## [Work request]
Set down each line of the data exactly, but not the pictures.
[Source material — start]
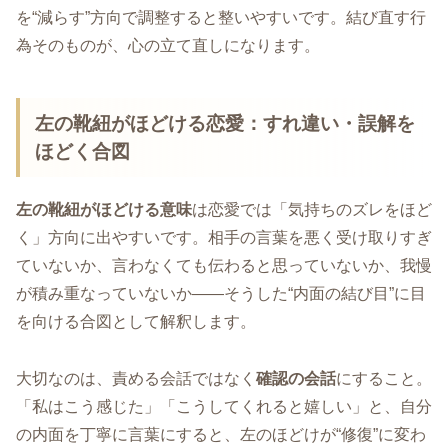
を“減らす”方向で調整すると整いやすいです。結び直す行
為そのものが、心の立て直しになります。
左の靴紐がほどける恋愛：すれ違い・誤解を
ほどく合図
左の靴紐がほどける意味
は恋愛では「気持ちのズレをほど
く」方向に出やすいです。相手の言葉を悪く受け取りすぎ
ていないか、言わなくても伝わると思っていないか、我慢
が積み重なっていないか――そうした“内面の結び目”に目
を向ける合図として解釈します。
大切なのは、責める会話ではなく
確認の会話
にすること。
「私はこう感じた」「こうしてくれると嬉しい」と、自分
の内面を丁寧に言葉にすると、左のほどけが“修復”に変わ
[Source material — finish]
## [Output of the exercise]
を“減らす”方向で調整すると整いやすいです。結び直す行
為そのものが、心の立て直しになります。
左の靴紐がほどける恋愛：すれ違い・誤解を
ほどく合図
左の靴紐がほどける意味
は恋愛では「気持ちのズレをほど
く」方向に出やすいです。相手の言葉を悪く受け取りすぎ
ていないか、言わなくても伝わると思っていないか、我慢
が積み重なっていないか――そうした“内面の結び目”に目
を向ける合図として解釈します。
大切なのは、責める会話ではなく
確認の会話
にすること。
「私はこう感じた」「こうしてくれると嬉しい」と、自分
の内面を丁寧に言葉にすると、左のほどけが“修復”に変わ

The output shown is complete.